Autrefois une espèce abondante dans les eaux du sud du golfe du Saint-Laurent, y compris au large de la Péninsule acadienne, la morue franche fait l’objet d’un moratoire depuis 2009. Douze ans plus tard, l’espèce peine à se rétablir. Dans un texte publié récemment dans l’Acadie Nouvelle, sous la plume du journaliste David Caron, on y apprend que la croissance de la population des phoques gris est vue comme étant l’une des principales causes, mais pas la seule. Il y a quelques années, Pêches et Océans Canada a même averti que le poisson pourrait disparaître entièrement du sud du golfe du Saint-Laurent d’ici 2050 en raison de la prédation par les phoques gris. Par contre, le phoque gris n’est pas responsable du déclin initial qui a mené à l’imposition d’un moratoire.

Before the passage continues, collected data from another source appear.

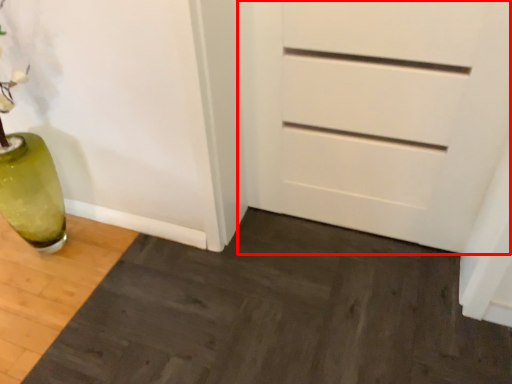 Question: In this image, where is chest of drawers (annotated by the red box) located relative to doormat?

Choices:
 (A) left
 (B) right

Answer: (B) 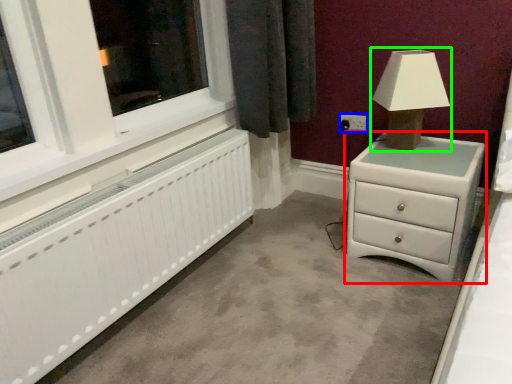 Question: Considering the real-world distances, which object is closest to chest of drawers (highlighted by a red box)? electric outlet (highlighted by a blue box) or table lamp (highlighted by a green box).

Choices:
 (A) electric outlet
 (B) table lamp

Answer: (B) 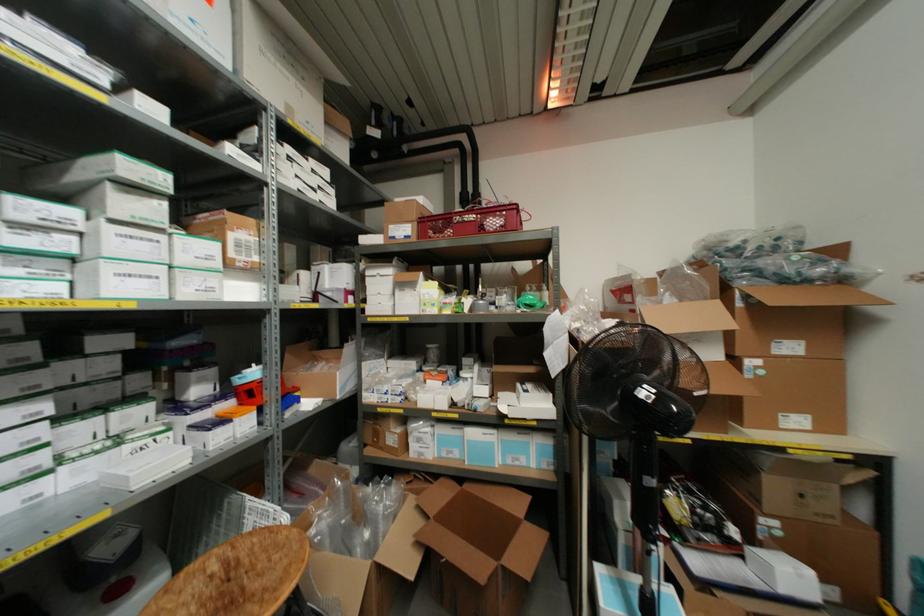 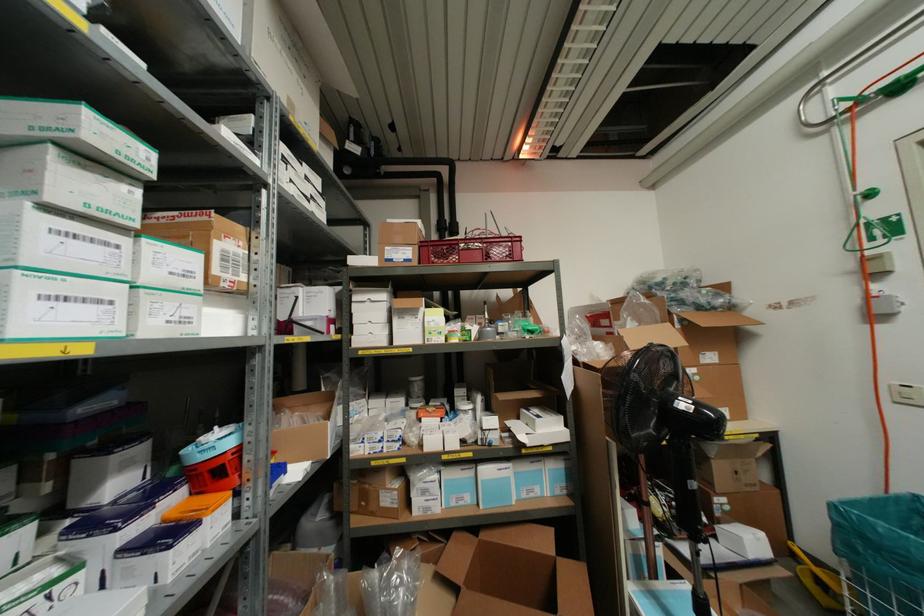 Locate, in the second image, the point that corresponds to [171,191] in the first image.

(152, 176) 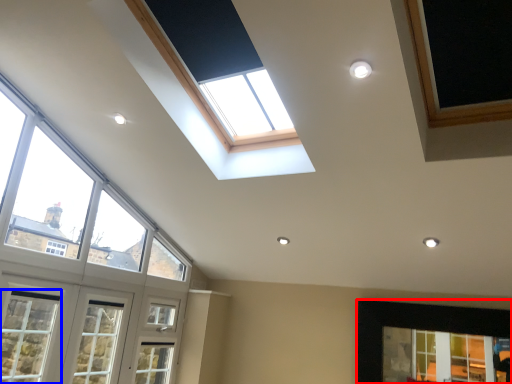 Question: Which point is closer to the camera, window (highlighted by a red box) or window (highlighted by a blue box)?

Choices:
 (A) window
 (B) window

Answer: (B) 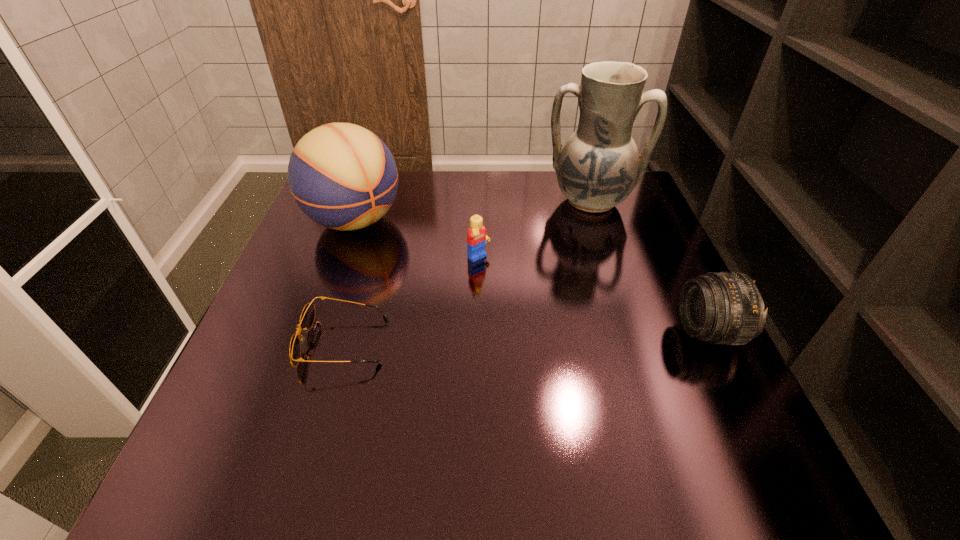 In the image, there is a desktop. Identify the location of free space at the right edge. (677, 295).

At what (x,y) coordinates should I click in order to perform the action: click on free region at the far right corner of the desktop. Please return your answer as a coordinate pair (x, y). Image resolution: width=960 pixels, height=540 pixels. Looking at the image, I should click on tap(613, 208).

Where is `free space at the near right corner`? The image size is (960, 540). free space at the near right corner is located at coordinates (723, 395).

This screenshot has height=540, width=960. I want to click on vacant point located between the pitcher and the second tallest object, so pos(472,211).

Locate an element on the screen. free space between the shortest object and the telephoto lens is located at coordinates (526, 338).

The height and width of the screenshot is (540, 960). I want to click on free spot between the tallest object and the Lego, so click(x=535, y=230).

Locate an element on the screen. The width and height of the screenshot is (960, 540). free space between the Lego and the pitcher is located at coordinates (535, 230).

Where is `vacant area that lies between the telephoto lens and the pitcher`? Image resolution: width=960 pixels, height=540 pixels. vacant area that lies between the telephoto lens and the pitcher is located at coordinates (649, 267).

At what (x,y) coordinates should I click in order to perform the action: click on vacant area that lies between the pitcher and the fourth shortest object. Please return your answer as a coordinate pair (x, y). This screenshot has width=960, height=540. Looking at the image, I should click on (472, 211).

I want to click on vacant area that lies between the tallest object and the basketball, so 472,211. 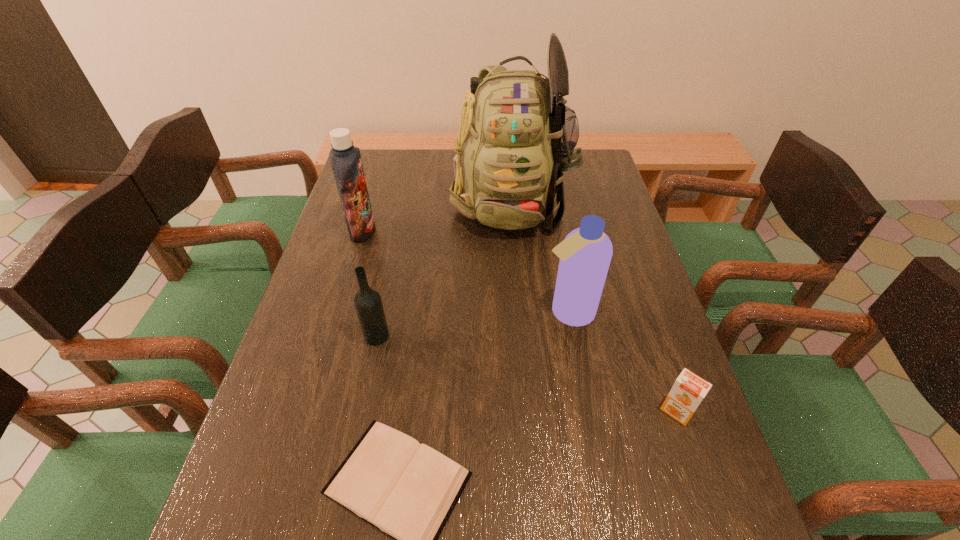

Pêche commerciale excessive

Cela est plutôt attribuable à une pêche commerciale excessive pendant plusieurs décennies. Plus de 100 000 tonnes de morue ont été pêchées dans le sud du golfe du Saint-Laurent en 1958, mais les stocks ont commencé à diminuer au milieu des années 1970. Au début de 2018, la biomasse du stock reproducteur était estimée à 13 900 tonnes, soit 4% des niveaux enregistrés dans les années 1980, et la diminution est constante depuis 1997.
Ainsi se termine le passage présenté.